Hookworms - Pearl Mystic
- by Andy Brown Release Date:2013-03-04 Label: Gringo Records

The giddy adoration made absolute sense when you saw them play live. In gig rooms across the country, Hookworms have been fine-tuning their sound, a band in a constant state of creative evolution. A couple of limited live EPs managed to track the bands progress before they released the brilliant 'Form & Function' (a split-single with Kogumaza) back in May. There's been a lot of genuine excitement around the release of their debut LP, and it's with a well-deserved sense of anticipation that they finally unleash the mighty Pearl Mystic.
All this and it's getting released by the consistently brilliant Gringo Records label. Hookworms have done Gringo proud and released an album imbued with all the energy, excitement and experimentation of their live shows. If you won't take my (or Charlotte Church's) word for it, then you'll just need to listen to opening track, 'Away/Towards'. The track builds around propulsive, Krautrock indebted grooves, SS building up walls of psychedelic noise while MJ throws everything into his vocals.
This is psych-rock played with the anger and energy of a DC hardcore band. While many psych-rock bands adopt a relaxed slacker approach, Hookworms are playing with an admirable sense of urgency. Next up, there's the swaggering 'Form & Function', a live favourite and an irresistibly thrilling slice of psych-rock. It's the answer to all the apathetic, listless TV talent show endorsed music clogging up the airwaves and it's fucking fantastic.
The album then goes into the first of three instrumental passages; the drones and warm feedback of 'I' drifting into the beautiful 'In Our Time'. This song shows the band's other side, it's steady, languid psychedelia proving utterly hypnotic. It leads into the equally mesmerising 'Since We Had Changed', the band's chants and shamanistic percussion pulling us further into their psych-rock stew. The slower songs in particular recall the ritualistic meditations of Iceland's foremost psych-rock innovators, Dead Skeletons. It's on record that you see how strong these songs really are, played with an attention to detail that only comes from people who are wholly immersed in music.
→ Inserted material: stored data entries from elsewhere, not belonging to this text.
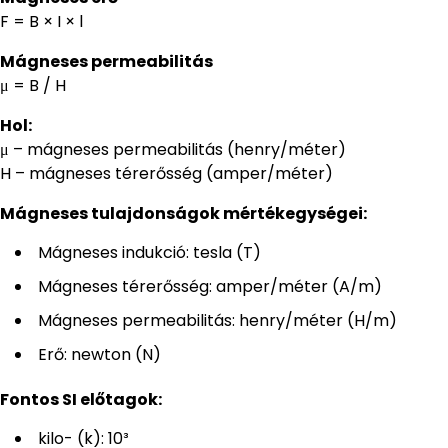
F = B × I × l
Mágneses permeabilitás
μ = B / H
Hol:
μ – mágneses permeabilitás (henry/méter)
H – mágneses térerősség (amper/méter)
Mágneses tulajdonságok mértékegységei:
Mágneses indukció: tesla (T)
Mágneses térerősség: amper/méter (A/m)
Mágneses permeabilitás: henry/méter (H/m)
Erő: newton (N)
Fontos SI előtagok:
kilo- (k): 10³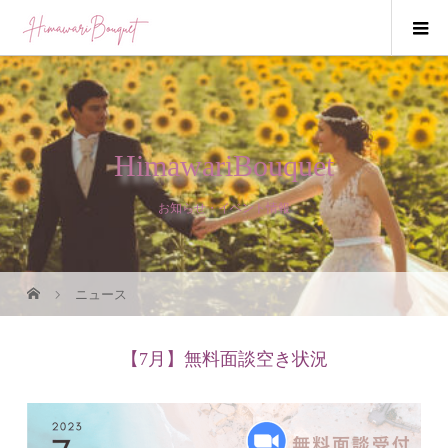
HimawariBouquet
お知らせ・イベント情報
ニュース
【7月】無料面談空き状況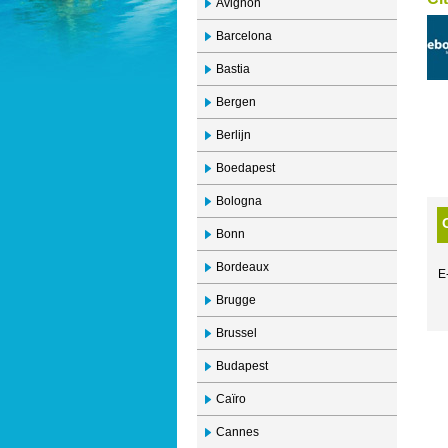
Avignon
Barcelona
Bastia
Bergen
Berlijn
Boedapest
Bologna
Bonn
Bordeaux
E
Brugge
Brussel
Budapest
Caïro
Cannes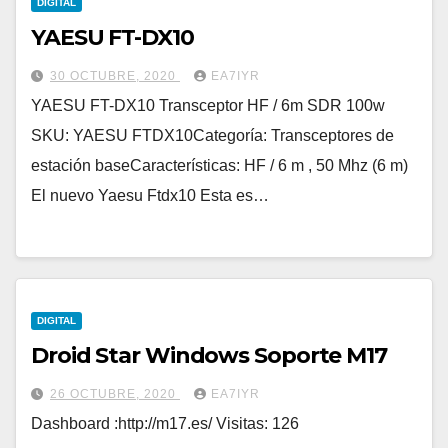
DIGITAL
YAESU FT-DX10
30 OCTUBRE, 2020
EA7IYR
YAESU FT-DX10 Transceptor HF / 6m SDR 100w
SKU: YAESU FTDX10Categoría: Transceptores de
estación baseCaracterísticas: HF / 6 m , 50 Mhz (6 m)
El nuevo Yaesu Ftdx10 Esta es…
DIGITAL
Droid Star Windows Soporte M17
26 OCTUBRE, 2020
EA7IYR
Dashboard :http://m17.es/ Visitas: 126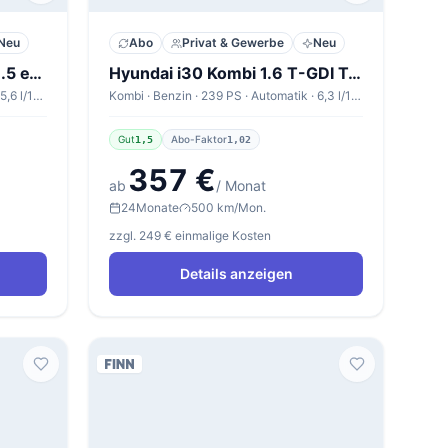
Neu
Abo
Privat & Gewerbe
Neu
Cupra Leon Sportstourer 1.5 eTSI 110kW DSG Sportstourer V1
Hyundai i30 Kombi 1.6 T-GDI Trend
Kombi · Benzin · 150 PS · Automatik · 5,6 l/100km
Kombi · Benzin · 239 PS · Automatik · 6,3 l/100km
Gut
Abo-Faktor
1,5
1,02
357 €
ab
/ Monat
24
Monate
500 km/Mon.
zzgl. 249 € einmalige Kosten
Details anzeigen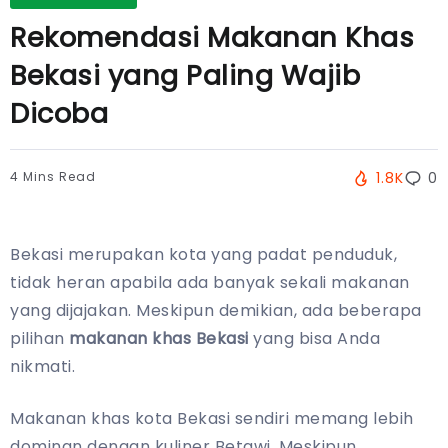
Rekomendasi Makanan Khas
Bekasi yang Paling Wajib
Dicoba
4 Mins Read
1.8K
0
Bekasi merupakan kota yang padat penduduk,
tidak heran apabila ada banyak sekali makanan
yang dijajakan. Meskipun demikian, ada beberapa
pilihan
makanan khas Bekasi
yang bisa Anda
nikmati.
Makanan khas kota Bekasi sendiri memang lebih
dominan dengan kuliner Betawi. Meskipun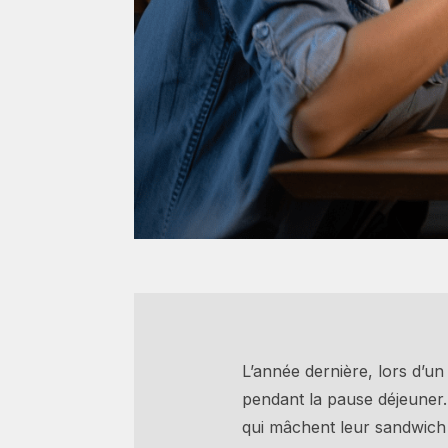
L’année dernière, lors d’un
pendant la pause déjeuner.
qui mâchent leur sandwich 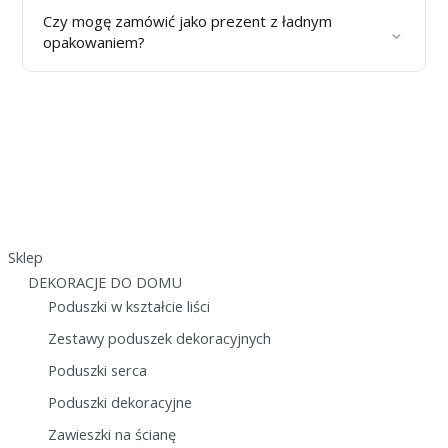
Czy mogę zamówić jako prezent z ładnym
⌄
opakowaniem?
Sklep
DEKORACJE DO DOMU
Poduszki w kształcie liści
Zestawy poduszek dekoracyjnych
Poduszki serca
Poduszki dekoracyjne
Zawieszki na ścianę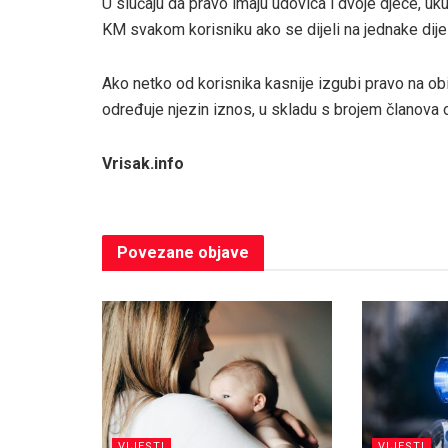
U slučaju da pravo imaju udovica i dvoje djece, u
KM svakom korisniku ako se dijeli na jednake dije
Ako netko od korisnika kasnije izgubi pravo na ob
određuje njezin iznos, u skladu s brojem članova ob
Vrisak.info
Povezane
objave
VIJESTI
VIJESTI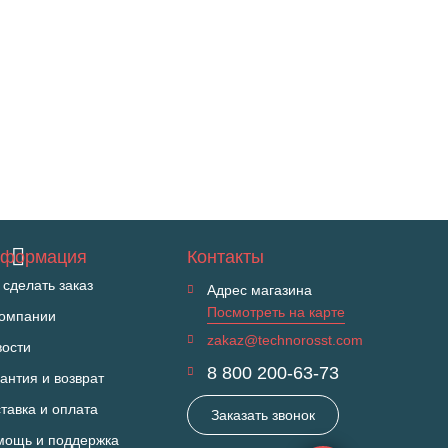
формация
Контакты
 сделать заказ
Адрес магазина
Посмотреть на карте
компании
zakaz@technorosst.com
вости
8 800 200-63-73
антия и возврат
тавка и оплата
Заказать звонок
мощь и поддержка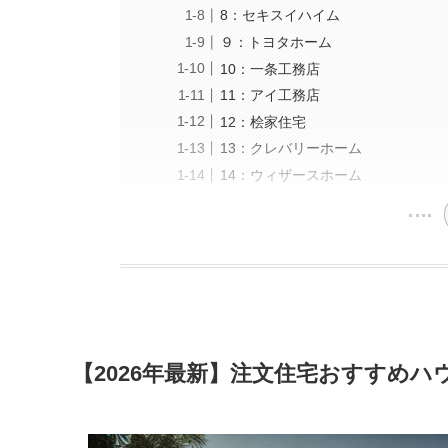
8：セキスイハイム
９：トヨタホーム
10：一条工務店
11：アイ工務店
12：桧家住宅
13：クレバリーホーム
14：ウィザースホーム
【2026年最新】注文住宅おすすめハ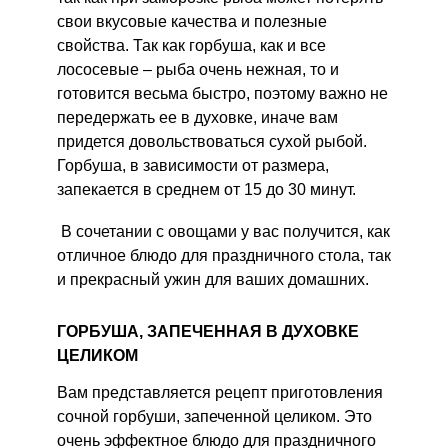
свои вкусовые качества и полезные
свойства. Так как горбуша, как и все
лососевые – рыба очень нежная, то и
готовится весьма быстро, поэтому важно не
передержать ее в духовке, иначе вам
придется довольствоваться сухой рыбой.
Горбуша, в зависимости от размера,
запекается в среднем от 15 до 30 минут.
В сочетании с овощами у вас получится, как
отличное блюдо для праздничного стола, так
и прекрасный ужин для ваших домашних.
ГОРБУША, ЗАПЕЧЕННАЯ В ДУХОВКЕ
ЦЕЛИКОМ
Вам представляется рецепт приготовления
сочной горбуши, запеченной целиком. Это
очень эффектное блюдо для праздничного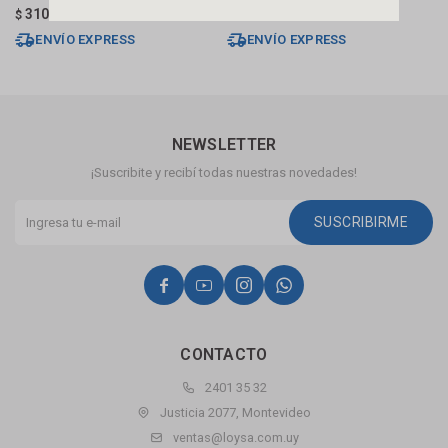
B
310
313
$
$
$
ENVÍO EXPRESS
ENVÍO EXPRESS
NEWSLETTER
¡Suscribite y recibí todas nuestras novedades!
SUSCRIBIRME




CONTACTO
2401 35 32
Justicia 2077, Montevideo
ventas@loysa.com.uy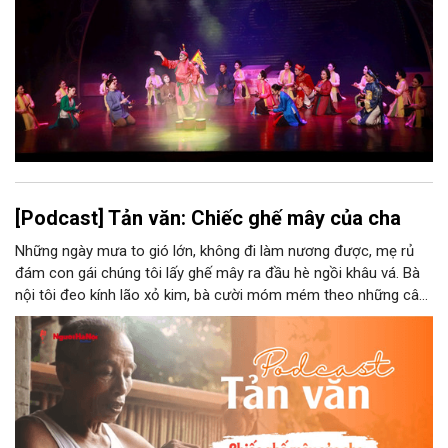
thành năng lực cạnh tranh của Thủ đô.
[Podcast] Tản văn: Chiếc ghế mây của cha
Những ngày mưa to gió lớn, không đi làm nương được, mẹ rủ
đám con gái chúng tôi lấy ghế mây ra đầu hè ngồi khâu vá. Bà
nội tôi đeo kính lão xỏ kim, bà cười móm mém theo những câu
chuyện kể tếu táo của đám trẻ chúng tôi. Chiếc ghế mây phát
ra âm thanh kin kít chịu đựng sức nặng cơ thể con người theo
những điệu cười khúc khích.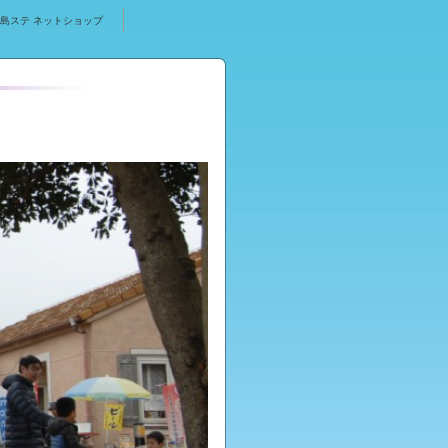
島ステ ネットショップ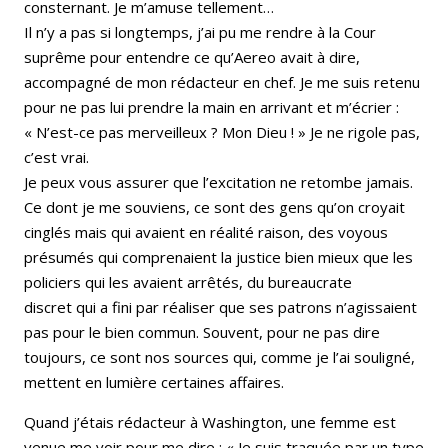
consternant. Je m’amuse tellement…
Il n’y a pas si longtemps, j’ai pu me rendre à la Cour
suprême pour entendre ce qu’Aereo avait à dire,
accompagné de mon rédacteur en chef. Je me suis retenu
pour ne pas lui prendre la main en arrivant et m’écrier :
« N’est-ce pas merveilleux ? Mon Dieu ! » Je ne rigole pas,
c’est vrai.
Je peux vous assurer que l’excitation ne retombe jamais.
Ce dont je me souviens, ce sont des gens qu’on croyait
cinglés mais qui avaient en réalité raison, des voyous
présumés qui comprenaient la justice bien mieux que les
policiers qui les avaient arrêtés, du bureaucrate
discret qui a fini par réaliser que ses patrons n’agissaient
pas pour le bien commun. Souvent, pour ne pas dire
toujours, ce sont nos sources qui, comme je l’ai souligné,
mettent en lumière certaines affaires.
Quand j’étais rédacteur à Washington, une femme est
venue me voir pour me dire : « Je suis traquée par un type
The band build up the tension again with the superbly unhinged madness of 'Preservation'. Possibly the closest to their live shows, 'Preservation' is just over six psychedelic minutes of head-nodding intensity. A second instrumental piece then leads into 'What We Talk About', a surprisingly gentle song which has some sweetly subtle guitar work coupled to one of MJ's more direct lyrics. We then get one last passage of instrumental drone before the album finishes and you're left sweating on the floor, clutching to the LPs sleeve for dear life. Peal Mystic really is a special album.
It's a thrill to listen to and a fitting document of a band completely absorbed in what they're doing. You can spot their influences throughout the album (Wooden Shjips and Spacemen 3 to name a couple of the most frequently quoted), but these are influences which have been absorbed with a genuine passion and admiration, not merely copied and regurgitated. A lot of blood, sweat and effects-pedals have gone into the making of their first long-player, but it's most certainly paid off. Hookworms aren't your fashionista's or 15-minutes-of-fame wannabes; they're a band that back everything up with a genuine enthusiasm because it's all they've ever wanted to do. And that kind of thing can be pretty contagious.